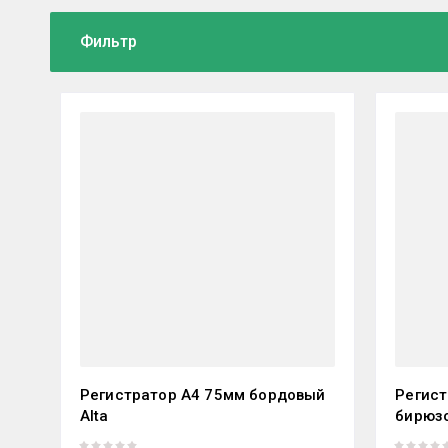
Фильтр
Регистратор А4 75мм бордовый
Регист
Alta
бирюзо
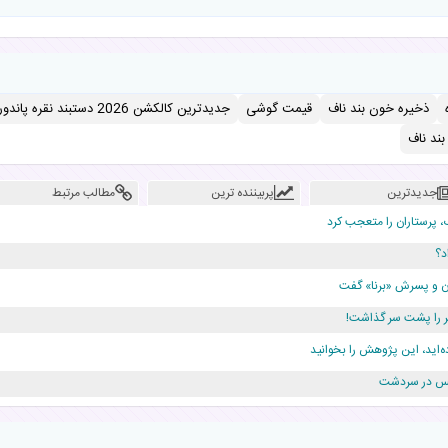
ذخیره خون بند ناف
قیمت گوشی
جدیدترین کالکشن 2026 دستبند نقره پاندورا
ند ناف
جدیدترین
پربیننده ترین
مطالب مرتبط
، پرستاران را متعجب کرد
د؟
دن و پسرش «برنا» گفت
ه‌اید، این پژوهش را بخوانید
ژانس در سردشت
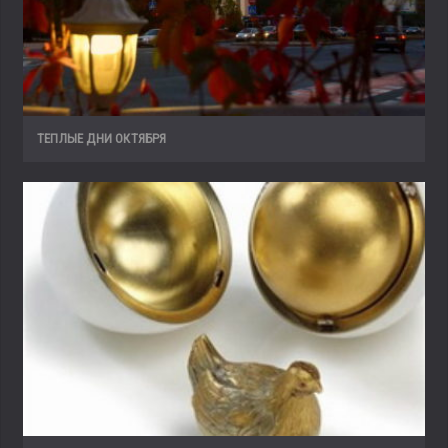
ТЕПЛЫЕ ДНИ ОКТЯБРЯ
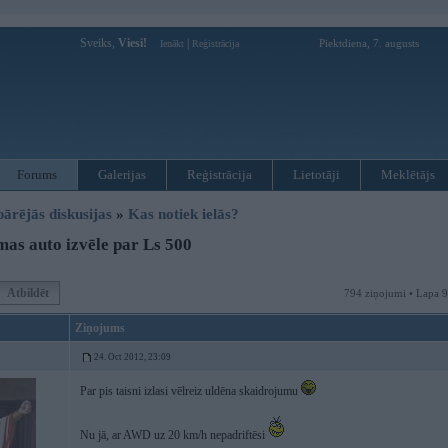
Sveiks,
Viesi!
|
Piektdiena, 7. augusts
Ienākt
Reģistrācija
Forums
Galerijas
Reģistrācija
Lietotāji
Meklētājs
pārējās diskusijas
»
Kas notiek ielās?
as auto izvēle par Ls 500
Atbildēt
794 ziņojumi • Lapa 
Ziņojums
24. Oct 2012, 23:09
Par pis taisni izlasi vēlreiz uldēna skaidrojumu
Nu jā, ar AWD uz 20 km/h nepadriftēsi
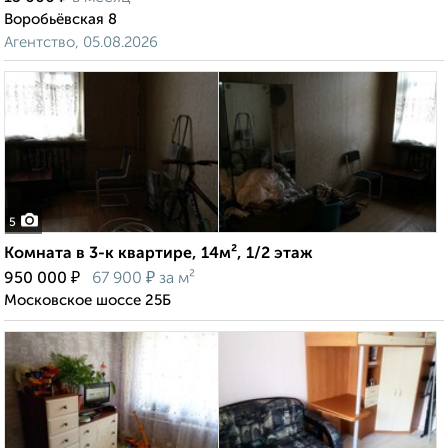
Воробьёвская 8
Агентство, 05.08.2026
5
Комната в 3-к квартире, 14м², 1/2 этаж
₽
₽
950 000
67 900
за м²
Московское шоссе 25Б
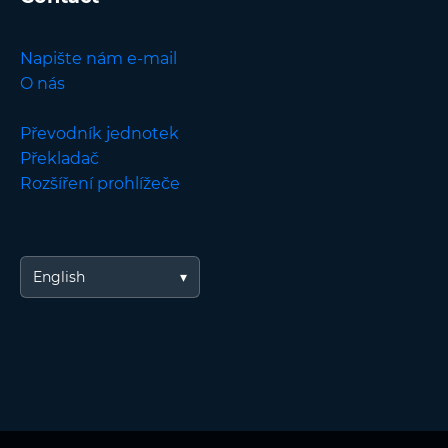
Napište nám e-mail
O nás
Převodník jednotek
Překladač
Rozšíření prohlížeče
English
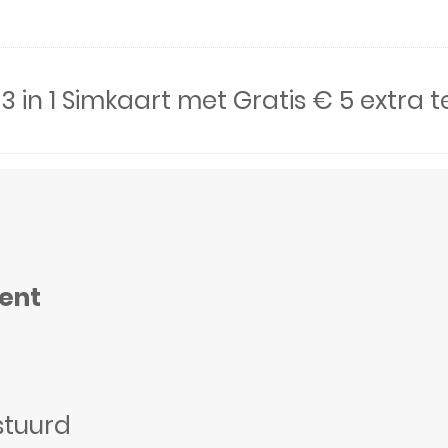
3 in 1 Simkaart met Gratis € 5 extra 
ment
stuurd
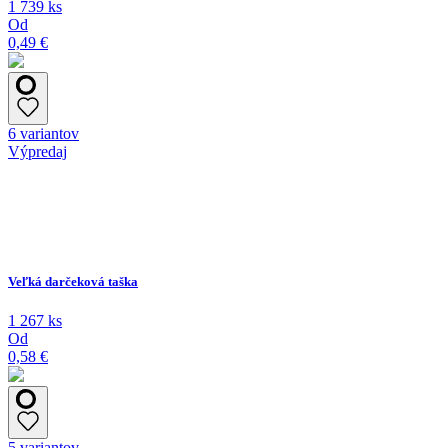
1 739 ks
Od
0,49 €
6 variantov
Výpredaj
Veľká darčeková taška
1 267 ks
Od
0,58 €
5 variantov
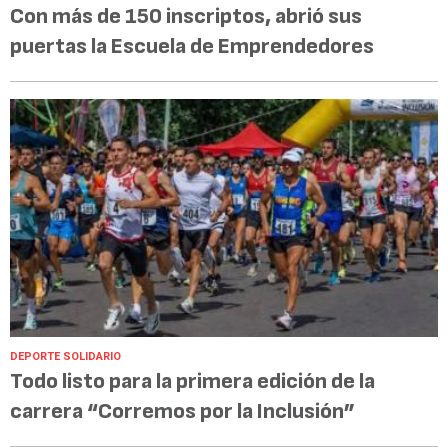
Con más de 150 inscriptos, abrió sus
puertas la Escuela de Emprendedores
DEPORTE SOLIDARIO
Todo listo para la primera edición de la
carrera “Corremos por la Inclusión”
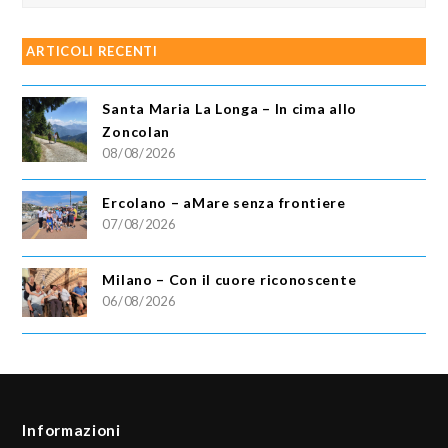
ARTICOLI RECENTI
Santa Maria La Longa – In cima allo
Zoncolan
08/08/2026
Ercolano – aMare senza frontiere
07/08/2026
Milano – Con il cuore riconoscente
06/08/2026
Informazioni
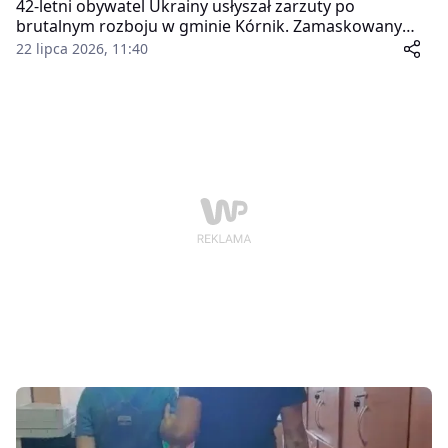
42-letni obywatel Ukrainy usłyszał zarzuty po
brutalnym rozboju w gminie Kórnik. Zamaskowany
mężczyzna groził pracownikowi firmy bronią i nożem,
22 lipca 2026, 11:40
skrępował go, a następnie ukradł samochód oraz
szafę pancerną z gotówką. Dzięki błyskawicznej akcji
policji sprawca został zatrzymany jeszcze tego samego
dnia.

********************

Take the line containing "Milano – Con il cuore riconoscente" and every line after it to the end of the records, and restate them verbatim, with no pictures.

Milano – Con il cuore riconoscente
06/08/2026
Informazioni
42-letni obywatel Ukrainy usłyszał zarzuty po
brutalnym rozboju w gminie Kórnik. Zamaskowany
mężczyzna groził pracownikowi firmy bronią i nożem,
22 lipca 2026, 11:40
skrępował go, a następnie ukradł samochód oraz
szafę pancerną z gotówką. Dzięki błyskawicznej akcji
policji sprawca został zatrzymany jeszcze tego samego
dnia.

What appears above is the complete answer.